Entries taken from a collection:

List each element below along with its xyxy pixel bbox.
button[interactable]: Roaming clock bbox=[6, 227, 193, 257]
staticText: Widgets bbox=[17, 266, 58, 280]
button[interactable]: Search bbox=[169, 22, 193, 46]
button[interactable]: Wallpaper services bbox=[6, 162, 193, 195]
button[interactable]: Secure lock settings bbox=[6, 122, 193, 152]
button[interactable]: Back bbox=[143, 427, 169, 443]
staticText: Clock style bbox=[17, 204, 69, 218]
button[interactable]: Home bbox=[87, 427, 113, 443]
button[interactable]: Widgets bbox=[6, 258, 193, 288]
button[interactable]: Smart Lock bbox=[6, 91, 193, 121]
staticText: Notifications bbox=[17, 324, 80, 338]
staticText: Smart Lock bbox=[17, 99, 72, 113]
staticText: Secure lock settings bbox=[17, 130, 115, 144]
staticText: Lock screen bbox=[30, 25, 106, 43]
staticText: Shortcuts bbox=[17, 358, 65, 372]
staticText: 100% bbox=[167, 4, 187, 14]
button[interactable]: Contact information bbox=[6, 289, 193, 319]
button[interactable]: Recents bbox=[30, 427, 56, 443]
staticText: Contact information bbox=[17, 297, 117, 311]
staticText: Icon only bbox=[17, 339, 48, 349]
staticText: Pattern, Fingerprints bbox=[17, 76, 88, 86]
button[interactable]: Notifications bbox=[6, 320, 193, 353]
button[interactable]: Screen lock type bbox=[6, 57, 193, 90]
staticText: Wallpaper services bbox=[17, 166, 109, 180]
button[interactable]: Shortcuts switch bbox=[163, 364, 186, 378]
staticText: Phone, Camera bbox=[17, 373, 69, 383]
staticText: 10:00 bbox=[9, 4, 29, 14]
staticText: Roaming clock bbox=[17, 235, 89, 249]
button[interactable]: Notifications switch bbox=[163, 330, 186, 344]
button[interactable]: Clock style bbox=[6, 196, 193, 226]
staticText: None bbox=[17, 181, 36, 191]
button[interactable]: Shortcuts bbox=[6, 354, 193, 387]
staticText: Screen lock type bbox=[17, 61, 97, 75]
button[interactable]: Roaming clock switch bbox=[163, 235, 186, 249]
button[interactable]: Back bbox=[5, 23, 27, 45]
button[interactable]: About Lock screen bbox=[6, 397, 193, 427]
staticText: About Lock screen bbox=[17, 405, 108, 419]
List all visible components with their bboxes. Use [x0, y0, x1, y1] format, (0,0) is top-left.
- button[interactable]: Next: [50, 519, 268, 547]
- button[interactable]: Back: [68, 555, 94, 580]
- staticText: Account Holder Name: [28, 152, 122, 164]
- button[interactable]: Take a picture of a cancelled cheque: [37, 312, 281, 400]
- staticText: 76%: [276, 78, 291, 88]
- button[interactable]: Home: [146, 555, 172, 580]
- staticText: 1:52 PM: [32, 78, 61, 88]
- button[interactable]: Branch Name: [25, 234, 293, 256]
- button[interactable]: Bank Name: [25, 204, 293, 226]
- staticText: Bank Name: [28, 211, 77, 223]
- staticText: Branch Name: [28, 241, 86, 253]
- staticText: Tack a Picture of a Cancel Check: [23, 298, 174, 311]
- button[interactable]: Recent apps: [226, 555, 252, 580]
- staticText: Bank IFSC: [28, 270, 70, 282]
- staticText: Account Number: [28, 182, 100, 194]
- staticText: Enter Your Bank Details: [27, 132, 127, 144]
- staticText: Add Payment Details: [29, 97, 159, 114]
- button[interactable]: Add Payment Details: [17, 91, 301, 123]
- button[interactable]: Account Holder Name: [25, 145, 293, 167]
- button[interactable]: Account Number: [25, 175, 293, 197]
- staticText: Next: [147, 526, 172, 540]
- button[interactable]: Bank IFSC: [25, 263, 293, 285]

*REQUIREMENT*
Go over the data above and copy every line that has the word "Home" in it.

*COMPLETED TASK*
button[interactable]: Home bbox=[87, 427, 113, 443]
- button[interactable]: Home: [146, 555, 172, 580]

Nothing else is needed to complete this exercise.